**Task description**
All of the data below needs to be set down again, exactly as shown.

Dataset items
━━━━
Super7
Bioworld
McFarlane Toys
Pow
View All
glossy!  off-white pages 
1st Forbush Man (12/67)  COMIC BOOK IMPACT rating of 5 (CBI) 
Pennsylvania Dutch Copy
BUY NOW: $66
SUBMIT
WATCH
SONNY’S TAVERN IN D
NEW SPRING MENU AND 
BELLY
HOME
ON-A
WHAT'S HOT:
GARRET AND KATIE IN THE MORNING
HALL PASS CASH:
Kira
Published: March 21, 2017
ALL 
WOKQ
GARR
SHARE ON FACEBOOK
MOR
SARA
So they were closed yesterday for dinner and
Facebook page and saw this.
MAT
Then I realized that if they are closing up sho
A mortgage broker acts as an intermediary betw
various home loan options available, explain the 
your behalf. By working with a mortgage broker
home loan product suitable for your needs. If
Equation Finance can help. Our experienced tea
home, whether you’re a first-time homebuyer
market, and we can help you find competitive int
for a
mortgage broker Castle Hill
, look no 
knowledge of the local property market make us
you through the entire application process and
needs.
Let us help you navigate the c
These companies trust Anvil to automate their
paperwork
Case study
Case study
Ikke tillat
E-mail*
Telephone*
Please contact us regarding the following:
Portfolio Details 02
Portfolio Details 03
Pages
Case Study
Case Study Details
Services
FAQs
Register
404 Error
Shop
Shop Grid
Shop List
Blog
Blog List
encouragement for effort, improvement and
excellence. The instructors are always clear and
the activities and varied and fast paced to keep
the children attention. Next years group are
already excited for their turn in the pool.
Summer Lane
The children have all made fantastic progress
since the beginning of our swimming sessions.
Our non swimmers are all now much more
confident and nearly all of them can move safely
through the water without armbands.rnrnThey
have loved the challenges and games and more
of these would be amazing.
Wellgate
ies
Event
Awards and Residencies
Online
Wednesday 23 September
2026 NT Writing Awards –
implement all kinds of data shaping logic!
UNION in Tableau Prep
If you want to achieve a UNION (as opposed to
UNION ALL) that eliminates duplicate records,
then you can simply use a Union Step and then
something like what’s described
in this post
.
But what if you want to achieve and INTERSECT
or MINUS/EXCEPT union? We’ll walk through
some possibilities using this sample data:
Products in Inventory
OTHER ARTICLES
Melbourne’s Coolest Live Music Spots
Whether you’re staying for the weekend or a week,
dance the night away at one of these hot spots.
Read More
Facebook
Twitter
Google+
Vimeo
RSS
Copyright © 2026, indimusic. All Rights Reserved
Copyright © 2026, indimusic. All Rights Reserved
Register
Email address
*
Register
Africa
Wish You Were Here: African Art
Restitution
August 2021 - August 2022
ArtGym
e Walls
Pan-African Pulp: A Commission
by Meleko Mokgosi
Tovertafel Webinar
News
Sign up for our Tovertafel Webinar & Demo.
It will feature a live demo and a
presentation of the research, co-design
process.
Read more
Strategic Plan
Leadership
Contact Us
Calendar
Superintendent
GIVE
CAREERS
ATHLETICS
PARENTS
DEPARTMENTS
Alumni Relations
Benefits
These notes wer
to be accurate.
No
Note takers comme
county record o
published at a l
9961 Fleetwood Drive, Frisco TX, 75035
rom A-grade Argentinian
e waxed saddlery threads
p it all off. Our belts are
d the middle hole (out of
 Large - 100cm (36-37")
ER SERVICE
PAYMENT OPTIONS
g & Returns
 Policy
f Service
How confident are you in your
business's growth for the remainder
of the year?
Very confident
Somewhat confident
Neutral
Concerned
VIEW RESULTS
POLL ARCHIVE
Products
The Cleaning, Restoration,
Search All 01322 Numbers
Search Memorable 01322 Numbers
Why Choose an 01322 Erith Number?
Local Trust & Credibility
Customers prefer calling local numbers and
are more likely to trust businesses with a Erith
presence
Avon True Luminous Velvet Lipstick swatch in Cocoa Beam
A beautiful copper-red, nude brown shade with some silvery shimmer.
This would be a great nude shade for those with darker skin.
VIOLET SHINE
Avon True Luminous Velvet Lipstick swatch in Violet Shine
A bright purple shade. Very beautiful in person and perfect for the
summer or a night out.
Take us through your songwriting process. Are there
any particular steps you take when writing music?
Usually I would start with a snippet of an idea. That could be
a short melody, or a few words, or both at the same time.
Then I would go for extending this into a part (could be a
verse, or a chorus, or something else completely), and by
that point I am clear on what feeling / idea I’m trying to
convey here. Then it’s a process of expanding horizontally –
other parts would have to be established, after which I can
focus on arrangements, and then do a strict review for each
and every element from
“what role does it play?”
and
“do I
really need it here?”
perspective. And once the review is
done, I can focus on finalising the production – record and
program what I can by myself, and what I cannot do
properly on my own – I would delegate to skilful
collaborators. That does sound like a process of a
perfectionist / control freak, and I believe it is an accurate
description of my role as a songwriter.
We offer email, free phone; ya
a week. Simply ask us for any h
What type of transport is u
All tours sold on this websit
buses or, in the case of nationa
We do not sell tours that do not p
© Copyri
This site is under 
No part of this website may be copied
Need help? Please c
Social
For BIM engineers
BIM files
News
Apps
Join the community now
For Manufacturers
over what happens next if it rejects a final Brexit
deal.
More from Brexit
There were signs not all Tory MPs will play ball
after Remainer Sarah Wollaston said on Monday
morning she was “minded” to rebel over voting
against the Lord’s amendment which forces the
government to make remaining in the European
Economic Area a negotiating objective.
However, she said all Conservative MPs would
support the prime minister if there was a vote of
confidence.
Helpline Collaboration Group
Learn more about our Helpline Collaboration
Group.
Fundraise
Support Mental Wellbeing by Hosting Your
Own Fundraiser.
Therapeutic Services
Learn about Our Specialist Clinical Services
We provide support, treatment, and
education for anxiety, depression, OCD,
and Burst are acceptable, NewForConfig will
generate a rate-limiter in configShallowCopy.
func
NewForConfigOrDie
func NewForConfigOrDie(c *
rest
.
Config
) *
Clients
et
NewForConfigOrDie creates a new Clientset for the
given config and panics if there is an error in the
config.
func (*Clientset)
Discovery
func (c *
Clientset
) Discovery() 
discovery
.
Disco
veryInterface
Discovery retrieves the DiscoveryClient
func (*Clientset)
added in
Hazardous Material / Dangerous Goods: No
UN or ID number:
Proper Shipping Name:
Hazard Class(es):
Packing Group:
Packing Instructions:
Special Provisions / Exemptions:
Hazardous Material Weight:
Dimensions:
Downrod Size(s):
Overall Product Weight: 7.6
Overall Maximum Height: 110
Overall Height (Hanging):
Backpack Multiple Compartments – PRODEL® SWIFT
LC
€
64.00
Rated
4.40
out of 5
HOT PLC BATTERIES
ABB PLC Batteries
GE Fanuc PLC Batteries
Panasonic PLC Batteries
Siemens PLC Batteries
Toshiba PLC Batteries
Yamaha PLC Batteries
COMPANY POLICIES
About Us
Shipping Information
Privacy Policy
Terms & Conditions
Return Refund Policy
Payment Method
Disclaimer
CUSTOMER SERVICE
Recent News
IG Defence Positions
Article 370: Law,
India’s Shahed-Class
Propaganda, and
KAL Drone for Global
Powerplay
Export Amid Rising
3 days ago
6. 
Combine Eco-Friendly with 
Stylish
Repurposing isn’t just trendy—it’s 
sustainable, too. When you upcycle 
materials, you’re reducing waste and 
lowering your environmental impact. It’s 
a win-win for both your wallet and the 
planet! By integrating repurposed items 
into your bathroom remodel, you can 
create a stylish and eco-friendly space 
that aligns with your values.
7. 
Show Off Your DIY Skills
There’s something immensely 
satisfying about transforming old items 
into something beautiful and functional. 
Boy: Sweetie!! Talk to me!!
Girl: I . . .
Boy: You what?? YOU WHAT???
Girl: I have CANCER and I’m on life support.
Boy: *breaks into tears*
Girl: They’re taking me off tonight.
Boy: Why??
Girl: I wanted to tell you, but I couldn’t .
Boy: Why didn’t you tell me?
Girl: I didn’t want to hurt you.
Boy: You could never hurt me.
━━━━
**Your solution**
Super7
Bioworld
McFarlane Toys
Pow
View All
glossy!  off-white pages 
1st Forbush Man (12/67)  COMIC BOOK IMPACT rating of 5 (CBI) 
Pennsylvania Dutch Copy
BUY NOW: $66
SUBMIT
WATCH
SONNY’S TAVERN IN D
NEW SPRING MENU AND 
BELLY
HOME
ON-A
WHAT'S HOT:
GARRET AND KATIE IN THE MORNING
HALL PASS CASH:
Kira
Published: March 21, 2017
ALL 
WOKQ
GARR
SHARE ON FACEBOOK
MOR
SARA
So they were closed yesterday for dinner and
Facebook page and saw this.
MAT
Then I realized that if they are closing up sho
A mortgage broker acts as an intermediary betw
various home loan options available, explain the 
your behalf. By working with a mortgage broker
home loan product suitable for your needs. If
Equation Finance can help. Our experienced tea
home, whether you’re a first-time homebuyer
market, and we can help you find competitive int
for a
mortgage broker Castle Hill
, look no 
knowledge of the local property market make us
you through the entire application process and
needs.
Let us help you navigate the c
These companies trust Anvil to automate their
paperwork
Case study
Case study
Ikke tillat
E-mail*
Telephone*
Please contact us regarding the following:
Portfolio Details 02
Portfolio Details 03
Pages
Case Study
Case Study Details
Services
FAQs
Register
404 Error
Shop
Shop Grid
Shop List
Blog
Blog List
encouragement for effort, improvement and
excellence. The instructors are always clear and
the activities and varied and fast paced to keep
the children attention. Next years group are
already excited for their turn in the pool.
Summer Lane
The children have all made fantastic progress
since the beginning of our swimming sessions.
Our non swimmers are all now much more
confident and nearly all of them can move safely
through the water without armbands.rnrnThey
have loved the challenges and games and more
of these would be amazing.
Wellgate
ies
Event
Awards and Residencies
Online
Wednesday 23 September
2026 NT Writing Awards –
implement all kinds of data shaping logic!
UNION in Tableau Prep
If you want to achieve a UNION (as opposed to
UNION ALL) that eliminates duplicate records,
then you can simply use a Union Step and then
something like what’s described
in this post
.
But what if you want to achieve and INTERSECT
or MINUS/EXCEPT union? We’ll walk through
some possibilities using this sample data:
Products in Inventory
OTHER ARTICLES
Melbourne’s Coolest Live Music Spots
Whether you’re staying for the weekend or a week,
dance the night away at one of these hot spots.
Read More
Facebook
Twitter
Google+
Vimeo
RSS
Copyright © 2026, indimusic. All Rights Reserved
Copyright © 2026, indimusic. All Rights Reserved
Register
Email address
*
Register
Africa
Wish You Were Here: African Art
Restitution
August 2021 - August 2022
ArtGym
e Walls
Pan-African Pulp: A Commission
by Meleko Mokgosi
Tovertafel Webinar
News
Sign up for our Tovertafel Webinar & Demo.
It will feature a live demo and a
presentation of the research, co-design
process.
Read more
Strategic Plan
Leadership
Contact Us
Calendar
Superintendent
GIVE
CAREERS
ATHLETICS
PARENTS
DEPARTMENTS
Alumni Relations
Benefits
These notes wer
to be accurate.
No
Note takers comme
county record o
published at a l
9961 Fleetwood Drive, Frisco TX, 75035
rom A-grade Argentinian
e waxed saddlery threads
p it all off. Our belts are
d the middle hole (out of
 Large - 100cm (36-37")
ER SERVICE
PAYMENT OPTIONS
g & Returns
 Policy
f Service
How confident are you in your
business's growth for the remainder
of the year?
Very confident
Somewhat confident
Neutral
Concerned
VIEW RESULTS
POLL ARCHIVE
Products
The Cleaning, Restoration,
Search All 01322 Numbers
Search Memorable 01322 Numbers
Why Choose an 01322 Erith Number?
Local Trust & Credibility
Customers prefer calling local numbers and
are more likely to trust businesses with a Erith
presence
Avon True Luminous Velvet Lipstick swatch in Cocoa Beam
A beautiful copper-red, nude brown shade with some silvery shimmer.
This would be a great nude shade for those with darker skin.
VIOLET SHINE
Avon True Luminous Velvet Lipstick swatch in Violet Shine
A bright purple shade. Very beautiful in person and perfect for the
summer or a night out.
Take us through your songwriting process. Are there
any particular steps you take when writing music?
Usually I would start with a snippet of an idea. That could be
a short melody, or a few words, or both at the same time.
Then I would go for extending this into a part (could be a
verse, or a chorus, or something else completely), and by
that point I am clear on what feeling / idea I’m trying to
convey here. Then it’s a process of expanding horizontally –
other parts would have to be established, after which I can
focus on arrangements, and then do a strict review for each
and every element from
“what role does it play?”
and
“do I
really need it here?”
perspective. And once the review is
done, I can focus on finalising the production – record and
program what I can by myself, and what I cannot do
properly on my own – I would delegate to skilful
collaborators. That does sound like a process of a
perfectionist / control freak, and I believe it is an accurate
description of my role as a songwriter.
We offer email, free phone; ya
a week. Simply ask us for any h
What type of transport is u
All tours sold on this websit
buses or, in the case of nationa
We do not sell tours that do not p
© Copyri
This site is under 
No part of this website may be copied
Need help? Please c
Social
For BIM engineers
BIM files
News
Apps
Join the community now
For Manufacturers
over what happens next if it rejects a final Brexit
deal.
More from Brexit
There were signs not all Tory MPs will play ball
after Remainer Sarah Wollaston said on Monday
morning she was “minded” to rebel over voting
against the Lord’s amendment which forces the
government to make remaining in the European
Economic Area a negotiating objective.
However, she said all Conservative MPs would
support the prime minister if there was a vote of
confidence.
Helpline Collaboration Group
Learn more about our Helpline Collaboration
Group.
Fundraise
Support Mental Wellbeing by Hosting Your
Own Fundraiser.
Therapeutic Services
Learn about Our Specialist Clinical Services
We provide support, treatment, and
education for anxiety, depression, OCD,
and Burst are acceptable, NewForConfig will
generate a rate-limiter in configShallowCopy.
func
NewForConfigOrDie
func NewForConfigOrDie(c *
rest
.
Config
) *
Clients
et
NewForConfigOrDie creates a new Clientset for the
given config and panics if there is an error in the
config.
func (*Clientset)
Discovery
func (c *
Clientset
) Discovery() 
discovery
.
Disco
veryInterface
Discovery retrieves the DiscoveryClient
func (*Clientset)
added in
Hazardous Material / Dangerous Goods: No
UN or ID number:
Proper Shipping Name:
Hazard Class(es):
Packing Group:
Packing Instructions:
Special Provisions / Exemptions:
Hazardous Material Weight:
Dimensions:
Downrod Size(s):
Overall Product Weight: 7.6
Overall Maximum Height: 110
Overall Height (Hanging):
Backpack Multiple Compartments – PRODEL® SWIFT
LC
€
64.00
Rated
4.40
out of 5
HOT PLC BATTERIES
ABB PLC Batteries
GE Fanuc PLC Batteries
Panasonic PLC Batteries
Siemens PLC Batteries
Toshiba PLC Batteries
Yamaha PLC Batteries
COMPANY POLICIES
About Us
Shipping Information
Privacy Policy
Terms & Conditions
Return Refund Policy
Payment Method
Disclaimer
CUSTOMER SERVICE
Recent News
IG Defence Positions
Article 370: Law,
India’s Shahed-Class
Propaganda, and
KAL Drone for Global
Powerplay
Export Amid Rising
3 days ago
6. 
Combine Eco-Friendly with 
Stylish
Repurposing isn’t just trendy—it’s 
sustainable, too. When you upcycle 
materials, you’re reducing waste and 
lowering your environmental impact. It’s 
a win-win for both your wallet and the 
planet! By integrating repurposed items 
into your bathroom remodel, you can 
create a stylish and eco-friendly space 
that aligns with your values.
7. 
Show Off Your DIY Skills
There’s something immensely 
satisfying about transforming old items 
into something beautiful and functional. 
Boy: Sweetie!! Talk to me!!
Girl: I . . .
Boy: You what?? YOU WHAT???
Girl: I have CANCER and I’m on life support.
Boy: *breaks into tears*
Girl: They’re taking me off tonight.
Boy: Why??
Girl: I wanted to tell you, but I couldn’t .
Boy: Why didn’t you tell me?
Girl: I didn’t want to hurt you.
Boy: You could never hurt me.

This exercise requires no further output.